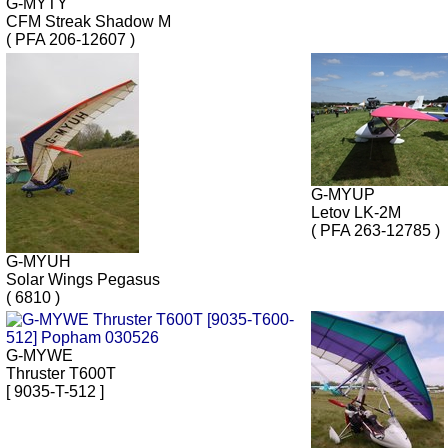
G-MYTY
CFM Streak Shadow M
( PFA 206-12607 )
G-MYUP
Letov LK-2M
( PFA 263-12785 )
G-MYUH
Solar Wings Pegasus
( 6810 )
G-MYWE
Thruster T600T
[ 9035-T-512 ]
--------------------------------
Every line above should be retyped exactly; the pictures do not belong in the copy.

G-MYTY
CFM Streak Shadow M
( PFA 206-12607 )
G-MYUP
Letov LK-2M
( PFA 263-12785 )
G-MYUH
Solar Wings Pegasus
( 6810 )
G-MYWE
Thruster T600T
[ 9035-T-512 ]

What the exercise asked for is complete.